Private pension officials ask ECB to fund economic recovery in Romania
The Association of Romania’s Privately Managed Pensions (APAPR) has recently asked for the Eurobonds issued by Romania to be included in the European Central Bank’s (ECB) procurement programme for euro area countries.
According to an APAPR press statement, the action was carried out by APAPR in collaboration with similar entities from Croatia and Bulgaria, via PensionsEurope, the European federation of private pension funds, of which the Romanian organisation has been a member since 2008.
The organisation notes that if the letter sent to the European Commission and the ECB is successful, government bonds issued in euros by Romania will be eligible for purchase by the European Central Bank, with the effect of injecting billions of euros into the Romanian economy, stabilising and reducing the costs at which Romania borrows off foreign markets and implicitly supporting the economy and jobs in the country. In addition, ECB’s support for the prices of the Romanian Eurobonds will have a positive impact on the value of the assets of private pension plans.
According to APAPR, with the administrative closure of a large part of the European and global economy caused by the Covid-19 health crisis, the European Union has devised a program to support euro area economies by ECB injecting liquidity through the purchase of government securities, the PEPP – Pandemic Emergency Purchase Programme.
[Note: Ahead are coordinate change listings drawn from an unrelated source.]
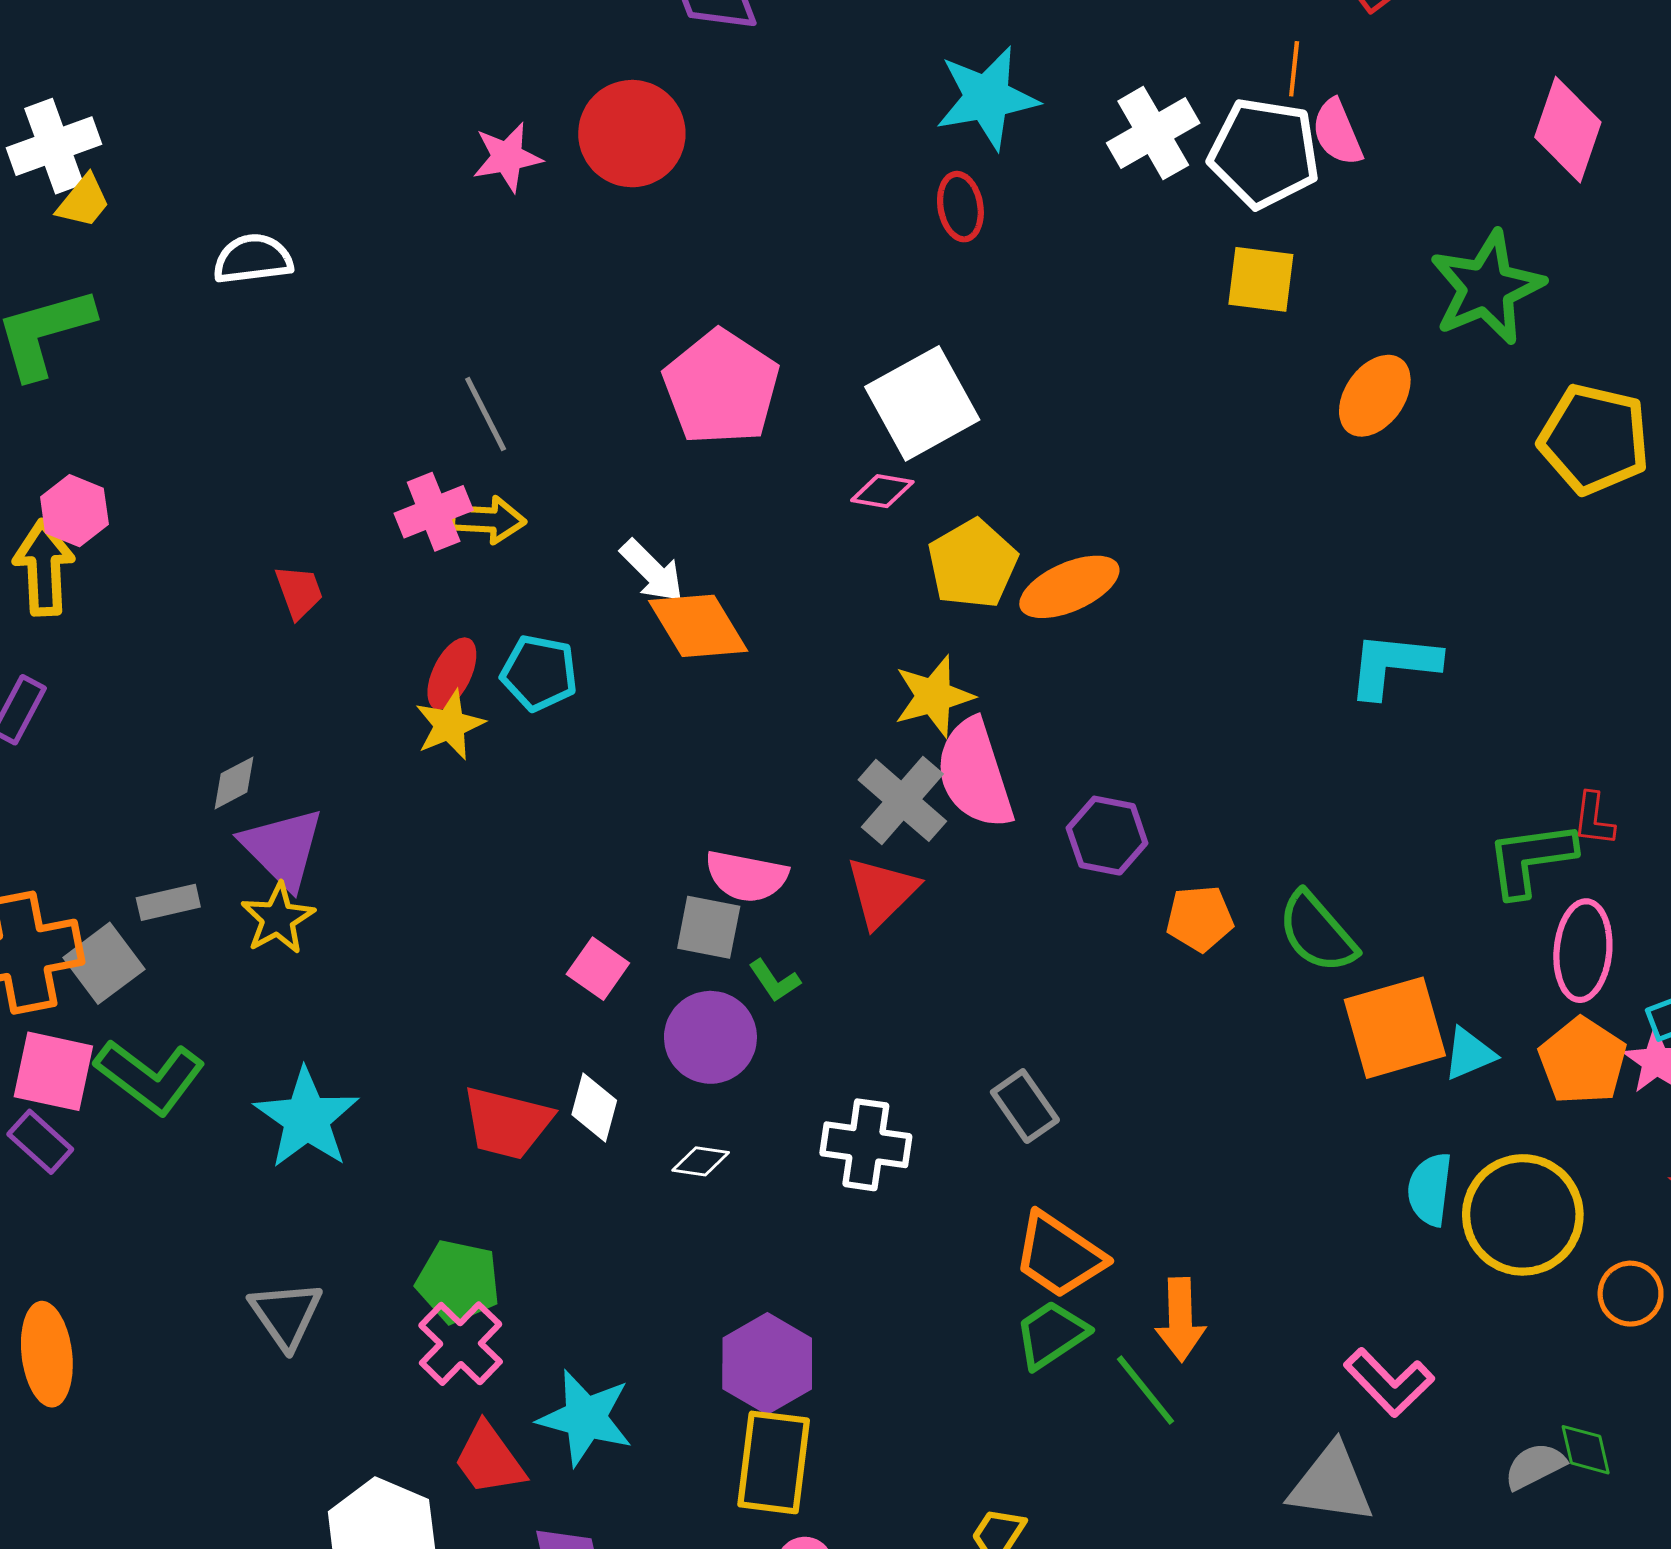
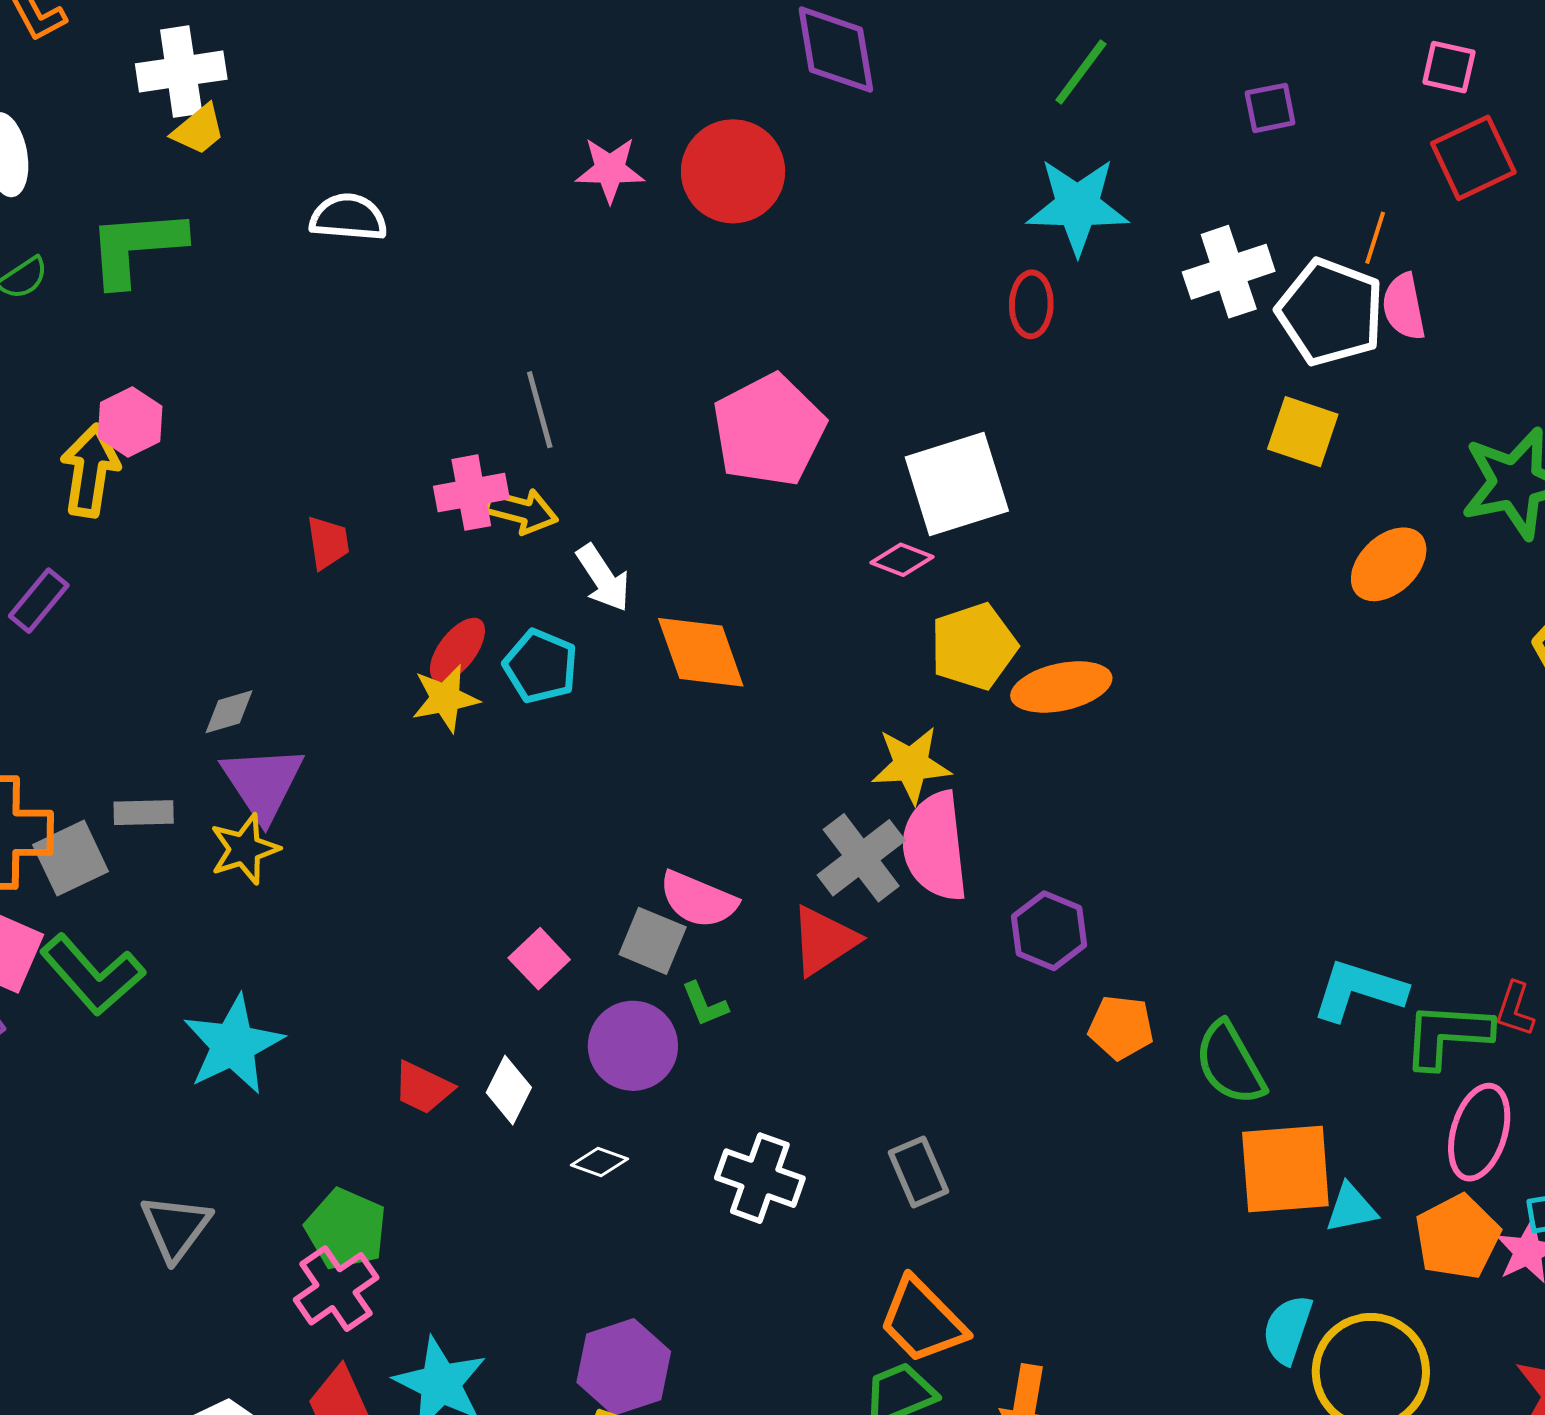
white arrow: (652, 571) -> (603, 578), moved
cyan L-shape: (1393, 665) -> (1359, 990), moved
red trapezoid: (507, 1123) -> (423, 1088), size x0.7

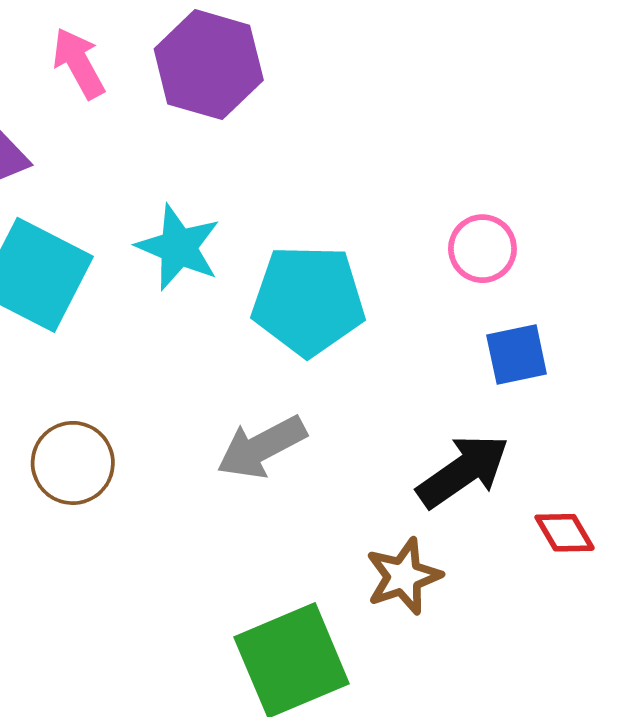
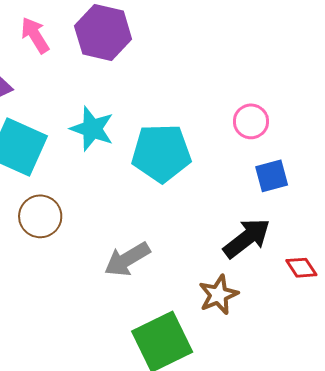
gray arrow: (262, 447) -> (127, 259), moved
brown circle: (73, 463) -> (40, 216), moved

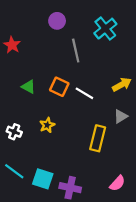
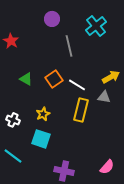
orange square: (59, 87) -> (54, 79), turned 30
gray triangle: (121, 116) -> (104, 97), moved, turned 40
yellow rectangle: (98, 138) -> (81, 110), moved
cyan square: (43, 179) -> (41, 139), moved

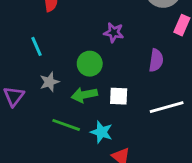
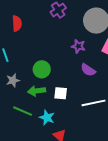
purple star: (114, 33) -> (78, 46), moved
purple semicircle: (156, 60) -> (88, 70), turned 112

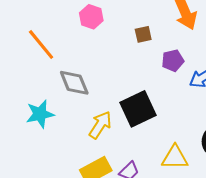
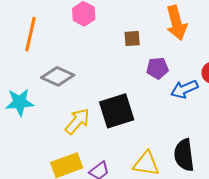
orange line: (41, 44) -> (30, 34), turned 44
gray diamond: (74, 83) -> (58, 76), turned -52

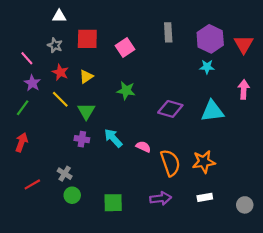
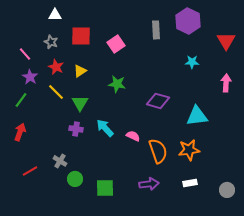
purple hexagon: (210, 39) -> (188, 21), moved
cyan triangle: (212, 111) -> (197, 116), moved
green circle: (72, 195) -> (75, 179), moved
Although Romania is not yet a member of the Eurozone, APAPR argued in its letters that, given the firm commitment to join the Eurozone, Romania deserves to qualify for the programme, along with Bulgaria and Croatia, both of which have already joined the ERM2 mechanism, the antechamber to the Eurozone.
The statutes of ECB and the European treaties show that the role of the European Central Bank is to support the sustainable economic development of all EU member states, not just of those in the Eurozone. Like Bulgaria and Croatia, Romania has set 2024 as a target for a switchover to the euro, according to official government strategies, and it has been carrying out reforms to meet the formal conditions to join the Eurozone.
Also, the central banks of the mentioned countries are part of the ECB system, participating to the capital of ECB.
“This approach of APAPR in support of Romania and the Romanian economy is by no means the first of its kind. Another relevant and similar example is the success of APAPR in convincing the European Union during the previous economic crisis of 2008-2011 to exclude contributions from the national budget to the Pillar II private pensions of Romanians in computing the government deficit and public debt, in order to give oxygen to public finances and continue to allow a sustainable and efficient amass of financial resources in order to supplement the public pension for millions of citizens,” explains Radu Craciun, the chairman of APAPR.
In addition, the expansion of the PEPP by including Romanian Eurobonds will stimulate the Romanian government to accelerate reforms towards the adoption of the euro (nominal convergence), with positive effects on real convergence as well, that is on deep integration of the Romanian economy with the European single market. It would also allow Romania, Bulgaria and Croatia to continue to relax monetary policy and lending conditions, facilitating access of government, citizens and companies to stable and accessible funding for investment and growth.